Within shouting distance, Greg Roy of Birmingham was celebrating his daughter’s eighth birthday.

He makes the two-hour drive to Atlanta to see Allison several times a month. Living in separate homes, in different cities, is tough on any parent and child, but the combination of a pretty park and a sunny sky can make the time together even more joyful.

“For us, this is a place to get away and spend quality time together,” he said. “We usually will play on the playground a few minutes, then have a picnic, then go on a hike by the creek. That’s a good time for us to talk about life, one on one. The park seems to open us both up, and it feels like a safe place to talk.”

For many, parks like this are the perfect way to spend a spring Saturday. For Mike Russell, the perfect place was another park, in the northern part of Cobb County -- the ballpark at Allatoona High.

No more than an hour after Allison Roy’s birthday party, and Sydney decompressing with her friends, and Rogers’ soccer game with his sons, Holden Russell was making his high school debut as a Kennesaw Mountain High School pitcher.

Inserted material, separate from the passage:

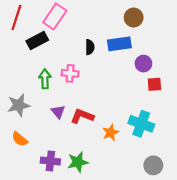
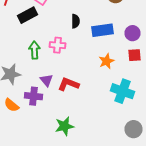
blue rectangle: (119, 44) -> (102, 30), moved
purple circle: (143, 64) -> (132, 33), moved
orange star: (111, 133) -> (106, 61), moved
purple cross: (50, 161) -> (34, 96), moved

The JV double-header started at 1. It was a little after 4 before Holden finally took the mound. That left a lot of time for Mike Russell to anxiously wait.

The Russells, like everyone else, have a story.

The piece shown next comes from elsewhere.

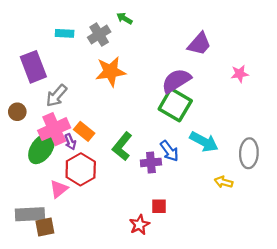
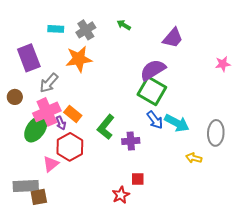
green arrow: (124, 18) -> (124, 25), moved
orange star: (111, 71) -> (79, 59), moved
pink star: (240, 74) -> (223, 64), moved
blue arrow: (169, 151) -> (155, 120), moved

Holden, 14, had a cancerous tumor on his brain behind his right eye when he was 4. Through various forms of treatment and surgery, Holden has been cancer-free for 10 years, but he’s legally blind in that eye.

So Mike Russell wasn’t sure he’d even witness this moment -- his boy mowing down batters on his own field of dreams. Holden’s sister, Haley, 17, is a student manager with the varsity team, which played at Wheeler High School on that Saturday. Had Holden pitched earlier, she wouldn’t have seen it.

But she got there just in time.

“I’m going to stand on the bleachers and yell for him,” she said.

“No, you are not,” Dad said.

Haley and Holden get along better than most sisters and brothers do. He comes to her softball games, and she comes to his baseball games. The ballparks are where the whole family is most at home.

“I’m so proud of him,” Mike Russell said. “He’s worked so hard and overcome so much to be here. And he’s pretty doggone good.”

Indeed he was. His pitches had good movement, and he painted the corners of the plate like Tom Glavine used to. His team lost both games. His stat line: four innings, three strikeouts and two earned runs.

“Not a bad way to spend a day,” Mike Russell said.

That seemed to be the consensus of just about everyone who spent their day at the parks.